Uncertainty Quantification: Knowing What You Don't Know
Beyond the point probability (e.g., 63%), sophisticated models also estimate their own uncertainty. This meta-prediction, a prediction about the prediction, answers the question: "How confident is the model in this specific probability estimate?"
A model might output 63% with tight uncertainty bounds (the true probability is very likely between 60-66%) or 63% with wide uncertainty bounds (the true probability could reasonably be anywhere from 52-74%). These convey very different amounts of information. The first suggests the model has strong, reliable signal. The second suggests the model is guessing within a wide range.
Uncertainty quantification is implemented through techniques like Monte Carlo dropout (running the prediction multiple times with random neuron deactivation and observing the spread), bootstrap aggregation (observing variance across ensemble members), and Bayesian neural networks (maintaining probability distributions over model parameters rather than point estimates). Each approach measures a slightly different type of uncertainty, and combining them provides the most complete picture.

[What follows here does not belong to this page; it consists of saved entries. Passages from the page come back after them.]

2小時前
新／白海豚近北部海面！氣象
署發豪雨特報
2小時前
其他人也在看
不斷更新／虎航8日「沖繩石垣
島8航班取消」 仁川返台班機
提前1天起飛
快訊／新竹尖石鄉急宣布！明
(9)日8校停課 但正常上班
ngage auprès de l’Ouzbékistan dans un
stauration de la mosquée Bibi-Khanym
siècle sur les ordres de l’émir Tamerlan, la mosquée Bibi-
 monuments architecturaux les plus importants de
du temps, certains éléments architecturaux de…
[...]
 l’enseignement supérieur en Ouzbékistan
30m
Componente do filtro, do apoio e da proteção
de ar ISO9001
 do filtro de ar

Epistemic vs. Aleatoric Uncertainty
There are two fundamentally different sources of uncertainty in any prediction. Epistemic uncertainty comes from the model's limited knowledge. If a pitcher is making their MLB debut, the model has little data on this specific pitcher and its predictions carry high epistemic uncertainty. This type of uncertainty can, in principle, be reduced by gathering more data.

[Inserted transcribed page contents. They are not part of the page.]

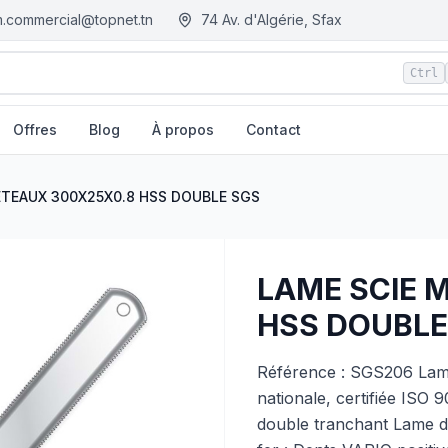
.commercial@topnet.tn
74 Av. d'Algérie, Sfax
Ctrl
Offres
Blog
À propos
Contact
GM.tn - Tunisie
ETEAUX 300X25X0.8 HSS DOUBLE SGS
LAME SCIE 
HSS DOUBLE
Référence : SGS206 Lame
nationale, certifiée ISO 
double tranchant Lame de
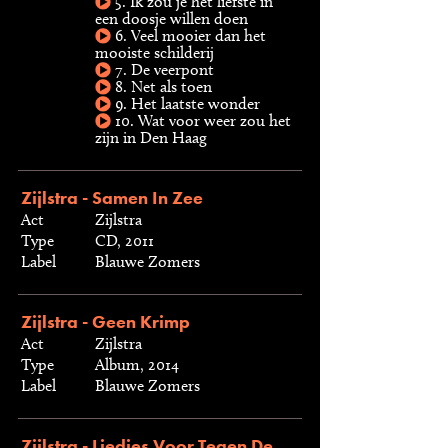
5. Ik zou je het liefste in
een doosje willen doen
6. Veel mooier dan het
mooiste schilderij
7. De veerpont
8. Net als toen
9. Het laatste wonder
10. Wat voor weer zou het
zijn in Den Haag
Zijlstra - Samen In Zee
Act
Zijlstra
Type
CD, 2011
Label
Blauwe Zomers
Zijlstra - Geen Krimp
Act
Zijlstra
Type
Album, 2014
Label
Blauwe Zomers
Zijlstra - Liedjes Voor Tegen De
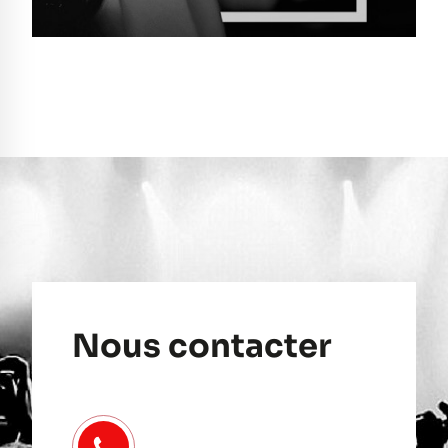
Nous contacter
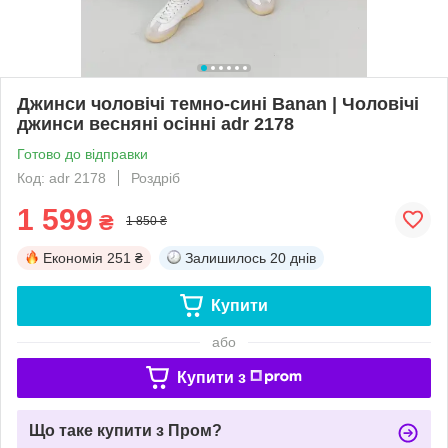
Джинси чоловічі темно-сині Banan | Чоловічі
джинси весняні осінні adr 2178
Готово до відправки
Код: adr 2178
Роздріб
1 599
₴
1 850 ₴
Економія
251 ₴
Залишилось
20 днів
Купити
або
Купити з
Що таке купити з Пром?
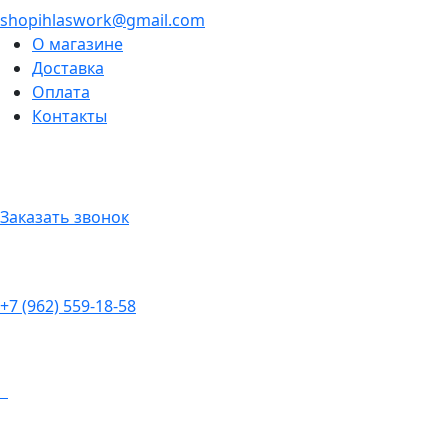
shopihlaswork@gmail.com
О магазине
Доставка
Оплата
Контакты
Заказать звонок
+7 (962) 559-18-58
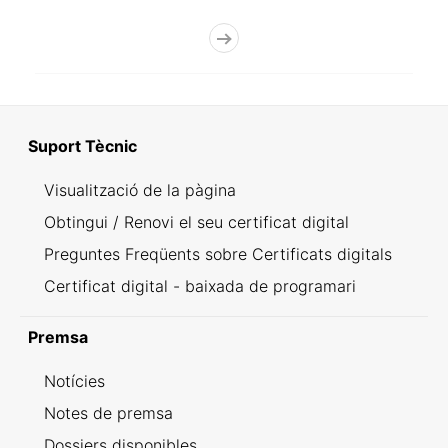
Suport Tècnic
Visualització de la pàgina
Obtingui / Renovi el seu certificat digital
Preguntes Freqüents sobre Certificats digitals
Certificat digital - baixada de programari
Premsa
Notícies
Notes de premsa
Dossiers disponibles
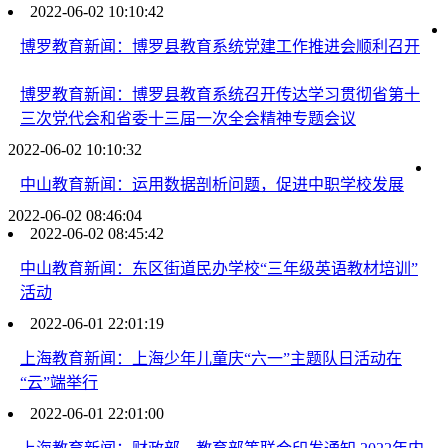
2022-06-02 10:10:42
博罗教育新闻：博罗县教育系统党建工作推进会顺利召开
博罗教育新闻：博罗县教育系统召开传达学习贯彻省第十
三次党代会和省委十三届一次全会精神专题会议
2022-06-02 10:10:32
中山教育新闻：运用数据剖析问题，促进中职学校发展
2022-06-02 08:46:04
2022-06-02 08:45:42
中山教育新闻：东区街道民办学校“三年级英语教材培训”
活动
2022-06-01 22:01:19
上海教育新闻：上海少年儿童庆“六一”主题队日活动在
“云”端举行
2022-06-01 22:01:00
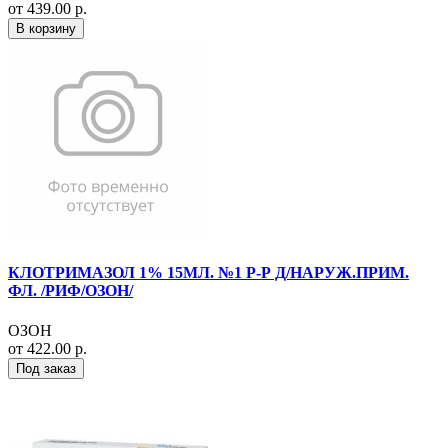
от 439.00 р.
В корзину
КЛОТРИМАЗОЛ 1% 15МЛ. №1 Р-Р Д/НАРУЖ.ПРИМ.
ФЛ. /РИФ/ОЗОН/
ОЗОН
от 422.00 р.
Под заказ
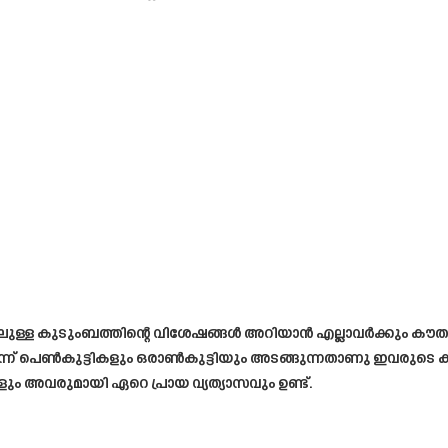
ലുള്ള കുടുംബത്തിന്റെ വിശേഷങ്ങൾ അറിയാൻ എല്ലാവർക്കും കൗ
. മൂന്ന് പെൺകുട്ടികളും ഒരാൺകുട്ടിയും അടങ്ങുന്നതാണു ഇവരുടെ 
ളും അവരുമായി ഏറെ പ്രായ വ്യത്യാസവും ഉണ്ട്.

Aleatoric uncertainty comes from inherent randomness in the outcome. Even with perfect knowledge of both teams' abilities, the specific outcome of any single baseball game is genuinely random to a significant degree. A perfectly hit ball can be caught or can find a gap based on defensive positioning that varies from pitch to pitch. This type of uncertainty cannot be reduced by any amount of additional data or model sophistication.
Understanding which type of uncertainty dominates a given prediction is practically useful. High epistemic uncertainty (unfamiliar matchup, limited data) means the model's probability estimate is unreliable and should be treated with skepticism. High aleatoric uncertainty (two genuinely evenly matched teams) means the outcome is inherently unpredictable regardless of model quality. Both situations warrant caution, but for different reasons.
Practical Implications
The correct way to use AI probabilities is as inputs into a decision framework, not as standalone predictions. A 63% probability is useful when compared against an implied probability from other sources. If two independent analyses estimate 63% and 55% for the same event, the disagreement is informative. If they agree at 63%, the convergence strengthens confidence in that estimate.
Probabilities also enable portfolio thinking. Rather than evaluating each prediction in isolation, a calibrated probability model allows you to assess the expected outcome across a set of predictions. Some individual predictions will be wrong, by design, but if the probabilities are calibrated, the aggregate outcomes will match expectations. This shift from "was this prediction right?" to "are these probabilities reliable in aggregate?" is the conceptual leap that separates sophisticated analysis from naive outcome-counting.